Exercise goal:
What is needed is an exact repeat of the entries, with no pictures in it.

Input data:
= = =

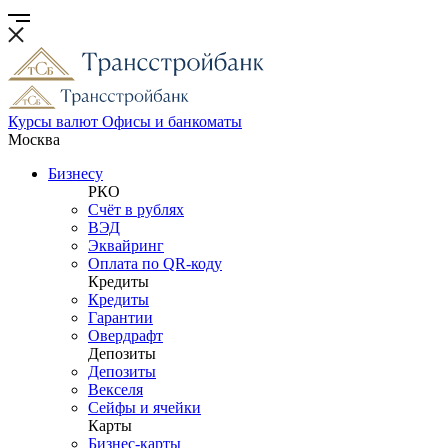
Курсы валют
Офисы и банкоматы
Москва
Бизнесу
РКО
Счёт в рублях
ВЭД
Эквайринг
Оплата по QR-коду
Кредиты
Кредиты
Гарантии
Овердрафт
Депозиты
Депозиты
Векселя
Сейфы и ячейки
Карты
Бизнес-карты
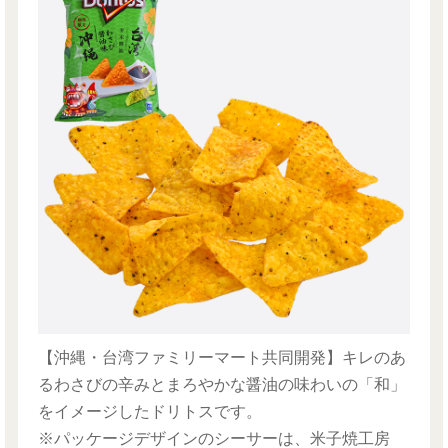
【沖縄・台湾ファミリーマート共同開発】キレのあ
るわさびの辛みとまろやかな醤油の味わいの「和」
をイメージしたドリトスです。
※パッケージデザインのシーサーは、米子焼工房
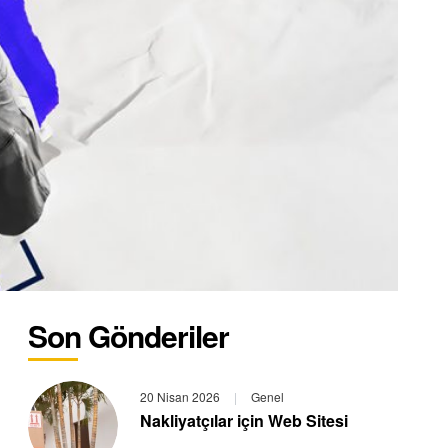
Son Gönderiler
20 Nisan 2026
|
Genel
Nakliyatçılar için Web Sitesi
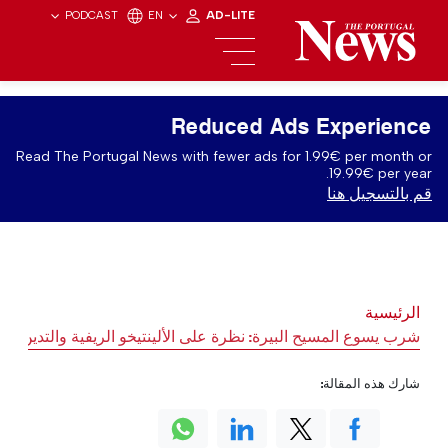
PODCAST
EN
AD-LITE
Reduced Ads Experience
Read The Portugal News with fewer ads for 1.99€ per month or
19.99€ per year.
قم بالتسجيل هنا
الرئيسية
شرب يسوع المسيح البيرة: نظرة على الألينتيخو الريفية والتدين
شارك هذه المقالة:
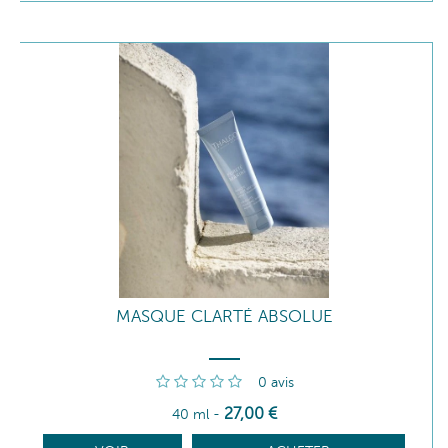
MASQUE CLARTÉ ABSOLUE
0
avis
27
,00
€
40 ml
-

= = =

Task response:
Курсы валют
Офисы и банкоматы
Москва
Бизнесу
РКО
Счёт в рублях
ВЭД
Эквайринг
Оплата по QR-коду
Кредиты
Кредиты
Гарантии
Овердрафт
Депозиты
Депозиты
Векселя
Сейфы и ячейки
Карты
Бизнес-карты
【沖縄・台湾ファミリーマート共同開発】キレのあ
るわさびの辛みとまろやかな醤油の味わいの「和」
をイメージしたドリトスです。
※パッケージデザインのシーサーは、米子焼工房
Son Gönderiler
20 Nisan 2026
|
Genel
Nakliyatçılar için Web Sitesi
PODCAST
EN
AD-LITE
Reduced Ads Experience
Read The Portugal News with fewer ads for 1.99€ per month or
19.99€ per year.
قم بالتسجيل هنا
الرئيسية
شرب يسوع المسيح البيرة: نظرة على الألينتيخو الريفية والتدين
شارك هذه المقالة:
MASQUE CLARTÉ ABSOLUE
0
avis
27
,00
€
40 ml
-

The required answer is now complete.